“Alpha” estreou no Festival de Cannes e teve uma breve passagem pelos cinemas no Halloween, mas já está a chegar ao video on demand.
O que confere força ao cinema, para mim, é o quanto as personagens e os temas representados através dos mesmos falam connosco a um nível profundo e pessoal. Admitidamente demorei muito tempo a escrever esta crítica e acho que isso só fez bem, o filme marinou, mais do que na minha cabeça, debaixo da minha pele, dentro de mim. Alpha, o terceiro filme de Julia Ducournau, é possivelmente o seu filme mais arriscado e mais difícil de digerir até hoje, mas é também por isso que perdura tanto após o rolar dos créditos.
As relações familiares tão presentes na obra de Ducournau, também aqui são vividas com intensidade. Esse fervilhar de emoções entre Alpha, a sua mãe e o seu tio, Amin, é transmitido através de várias cenas que assumem um tom mais surrealista e metafórico, ao fazer paralelos temporais e geracionais, por exemplo.

É também através desse estilo surreal que os temas do filme são explorados. Além de Alpha construir uma óbvia metáfora com o vírus VIH, acabamos por estabelecer algumas ligações com a recente pandemia da covid-19, naturalmente, por a termos vivido tão recentemente e de forma tão intensa. Uma mistura de paranoia e medo e a forma como interagimos e reagimos a essas emoções tão fortes.

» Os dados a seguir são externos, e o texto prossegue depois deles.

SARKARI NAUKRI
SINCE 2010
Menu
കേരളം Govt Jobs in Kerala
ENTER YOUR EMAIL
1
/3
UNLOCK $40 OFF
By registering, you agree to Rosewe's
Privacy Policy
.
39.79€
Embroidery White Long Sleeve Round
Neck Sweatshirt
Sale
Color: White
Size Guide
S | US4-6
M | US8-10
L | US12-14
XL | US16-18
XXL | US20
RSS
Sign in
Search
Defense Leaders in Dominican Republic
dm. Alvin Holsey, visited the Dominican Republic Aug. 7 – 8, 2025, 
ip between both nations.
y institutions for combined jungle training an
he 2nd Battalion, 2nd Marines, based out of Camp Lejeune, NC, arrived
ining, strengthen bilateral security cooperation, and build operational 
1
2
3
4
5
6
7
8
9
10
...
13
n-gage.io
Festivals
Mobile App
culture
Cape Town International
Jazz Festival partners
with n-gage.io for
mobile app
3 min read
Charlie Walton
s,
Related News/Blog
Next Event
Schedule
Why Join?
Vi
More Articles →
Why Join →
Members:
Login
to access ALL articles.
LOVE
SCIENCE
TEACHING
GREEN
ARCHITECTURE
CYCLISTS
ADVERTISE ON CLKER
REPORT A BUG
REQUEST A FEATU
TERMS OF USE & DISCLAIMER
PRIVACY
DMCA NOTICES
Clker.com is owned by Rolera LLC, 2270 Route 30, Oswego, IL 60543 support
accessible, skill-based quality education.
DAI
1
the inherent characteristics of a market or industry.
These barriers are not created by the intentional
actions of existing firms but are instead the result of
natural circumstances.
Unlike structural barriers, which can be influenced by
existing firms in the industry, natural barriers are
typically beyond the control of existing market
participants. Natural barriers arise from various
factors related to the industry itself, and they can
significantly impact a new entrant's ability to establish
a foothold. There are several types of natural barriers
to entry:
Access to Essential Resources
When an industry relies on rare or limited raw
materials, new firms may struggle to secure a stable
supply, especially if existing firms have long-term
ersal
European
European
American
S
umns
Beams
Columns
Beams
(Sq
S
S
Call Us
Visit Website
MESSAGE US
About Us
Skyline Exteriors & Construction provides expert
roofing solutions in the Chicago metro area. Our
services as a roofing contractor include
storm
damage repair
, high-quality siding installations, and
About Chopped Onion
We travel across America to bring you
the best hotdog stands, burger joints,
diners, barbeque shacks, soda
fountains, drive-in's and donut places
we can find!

O que nos prende de forma exímia aos temas que são explorados é, além do fantástico trabalho de câmara, as atuações. Mélissa Boros, Tahar Rahim e Golshifteh Farahani carregam o peso do mundo às costas durante todo o filme e se não fosse cada um deles, eu não iria ser capaz de me ter agarrado ao filme emocionalmente. A cada cena e interação entre eles sentimos aquilo como realidade. O desespero e impotência de estar sob a alçada de uma pandemia tão fatal com a que é retratada em filme passam a cada microexpressão.
Na minha opinião, o filme termina de uma forma perfeita. Não haveria melhor forma de nos fazer refletir, e quanto mais penso, mais sinto que o filme explora imenso no amor familiar e no luto. Golshifteh Farahani ancora ambos os sentimentos nas interações que tem com a filha e com o irmão. Há ali amor, mas também há uma dor tremenda. São duas emoções que, normalmente, andam de mãos dadas. O amor expõe vulnerabilidades nossas, como tal, torna-nos um alvo fácil da dor. Se queremos um, temos de estar prontos para viver o outro também. Alpha parece-me uma bela reflexão nessas complexidades tão caracteristicamente humanas.

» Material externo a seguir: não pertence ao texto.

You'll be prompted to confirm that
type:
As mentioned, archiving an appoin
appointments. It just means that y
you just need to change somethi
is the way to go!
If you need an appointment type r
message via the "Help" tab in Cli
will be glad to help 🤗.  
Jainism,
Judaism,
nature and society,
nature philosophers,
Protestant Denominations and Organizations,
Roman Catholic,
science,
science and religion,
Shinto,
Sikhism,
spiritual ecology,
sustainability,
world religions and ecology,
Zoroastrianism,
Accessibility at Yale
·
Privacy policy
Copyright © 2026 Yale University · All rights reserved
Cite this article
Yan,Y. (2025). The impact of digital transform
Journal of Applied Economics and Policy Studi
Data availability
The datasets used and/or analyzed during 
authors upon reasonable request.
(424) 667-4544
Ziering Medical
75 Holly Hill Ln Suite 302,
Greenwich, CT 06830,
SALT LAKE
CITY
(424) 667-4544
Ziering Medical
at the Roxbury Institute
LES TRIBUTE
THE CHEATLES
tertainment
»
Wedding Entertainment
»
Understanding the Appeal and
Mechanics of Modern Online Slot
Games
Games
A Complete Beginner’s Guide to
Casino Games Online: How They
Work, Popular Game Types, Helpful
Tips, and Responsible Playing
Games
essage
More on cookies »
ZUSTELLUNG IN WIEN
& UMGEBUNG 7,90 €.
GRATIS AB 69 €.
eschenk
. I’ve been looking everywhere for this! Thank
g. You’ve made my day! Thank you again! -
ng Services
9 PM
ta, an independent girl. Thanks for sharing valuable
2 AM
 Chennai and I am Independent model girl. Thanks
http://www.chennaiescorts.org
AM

No fim do dia, eu prefiro sentir a perceber, e apesar de o filme não ser fácil de descodificar, dada a sua natureza mais surreal, no fim de tudo ele fez-me (e ainda faz) sentir. Através das suas imagens marcantes, que usam o body horror, não para o choque, mas para transmitir uma mensagem importante, como as diversas imagens de corpos infetados e dilacerados pela doença, e através das suas personagens que comunicam emoções de forma eficaz e afetam o espectador.
Tal como maioria das peças surrealistas que vi, acho que Alpha é um filme que vai crescer em mim (aliás, já está a acontecer), pode ser um pouco assoberbante ao início, mas, com o tempo somos capazes de assimilar as emoções transmitidas de forma pouco convencional e, portanto, mal posso esperar para voltar a ver o filme, de preferência, em tela.